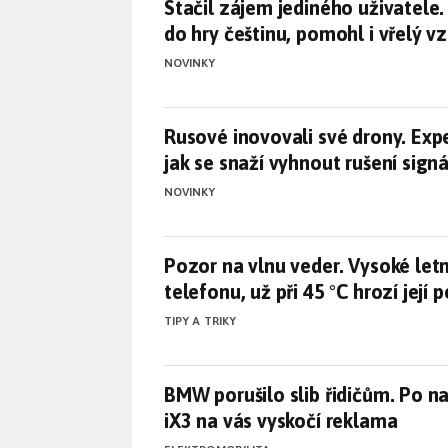
Stačil zájem jediného uživatele
Stačil zájem jediného uživatele.
do hry češtinu, pomohl i vřelý 
NOVINKY
Rusové inovovali své drony. Exp
Rusové inovovali své drony. Expe
jak se snaží vyhnout rušení sign
NOVINKY
Pozor na vlnu veder. Vysoké letní
Pozor na vlnu veder. Vysoké letní
telefonu, už při 45 °C hrozí její 
TIPY A TRIKY
BMW porušilo slib řidičům. Po 
BMW porušilo slib řidičům. Po n
iX3 na vás vyskočí reklama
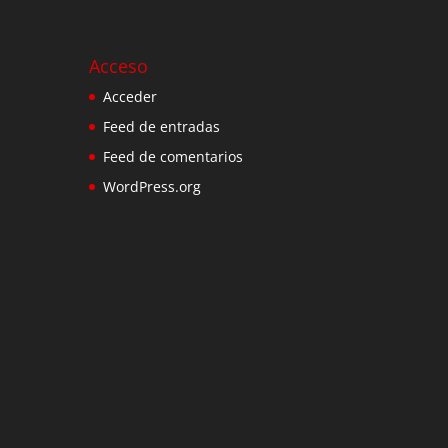
Acceso
Acceder
Feed de entradas
Feed de comentarios
WordPress.org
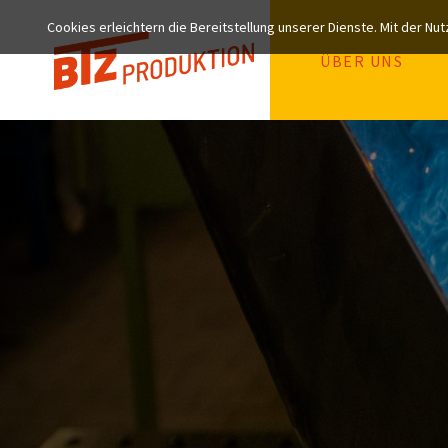
Cookies erleichtern die Bereitstellung unserer Dienste. Mit der N
ÜBER UNS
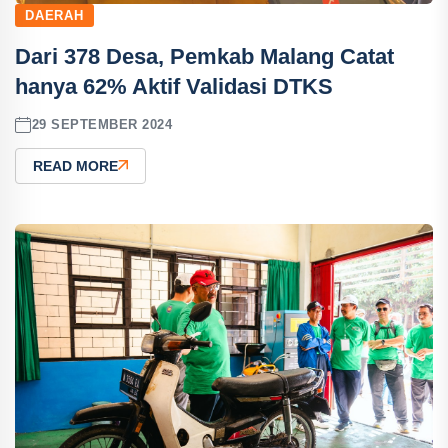
DAERAH
Dari 378 Desa, Pemkab Malang Catat
hanya 62% Aktif Validasi DTKS
29 SEPTEMBER 2024
READ MORE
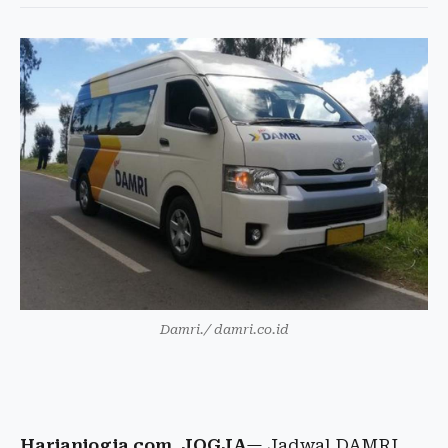
Damri./ damri.co.id
Harianjogja.com, JOGJA
— Jadwal DAMRI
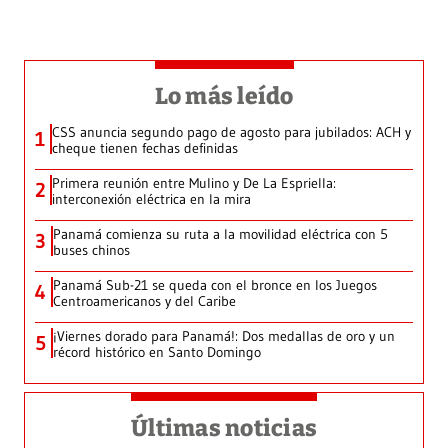
Lo más leído
CSS anuncia segundo pago de agosto para jubilados: ACH y
1
cheque tienen fechas definidas
Primera reunión entre Mulino y De La Espriella:
2
interconexión eléctrica en la mira
Panamá comienza su ruta a la movilidad eléctrica con 5
3
buses chinos
Panamá Sub-21 se queda con el bronce en los Juegos
4
Centroamericanos y del Caribe
¡Viernes dorado para Panamá!: Dos medallas de oro y un
5
récord histórico en Santo Domingo
Últimas noticias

◆ YOUR ASSIGNMENT ◆
The whole listing should be restated word for word, with no pictures.

◆ TASK SOLUTION ◆
Stačil zájem jediného uživatele
Stačil zájem jediného uživatele.
do hry češtinu, pomohl i vřelý 
NOVINKY
Rusové inovovali své drony. Exp
Rusové inovovali své drony. Expe
jak se snaží vyhnout rušení sign
NOVINKY
Pozor na vlnu veder. Vysoké letní
Pozor na vlnu veder. Vysoké letní
telefonu, už při 45 °C hrozí její 
TIPY A TRIKY
BMW porušilo slib řidičům. Po 
BMW porušilo slib řidičům. Po n
iX3 na vás vyskočí reklama
Acceso
Acceder
Feed de entradas
Feed de comentarios
WordPress.org
Cookies erleichtern die Bereitstellung unserer Dienste. Mit der N
ÜBER UNS
DAERAH
Dari 378 Desa, Pemkab Malang Catat
hanya 62% Aktif Validasi DTKS
29 SEPTEMBER 2024
READ MORE
Damri./ damri.co.id
Harianjogja.com, JOGJA
— Jadwal DAMRI
Lo más leído
CSS anuncia segundo pago de agosto para jubilados: ACH y
1
cheque tienen fechas definidas
Primera reunión entre Mulino y De La Espriella:
2
interconexión eléctrica en la mira
Panamá comienza su ruta a la movilidad eléctrica con 5
3
buses chinos
Panamá Sub-21 se queda con el bronce en los Juegos
4
Centroamericanos y del Caribe
¡Viernes dorado para Panamá!: Dos medallas de oro y un
5
récord histórico en Santo Domingo
Últimas noticias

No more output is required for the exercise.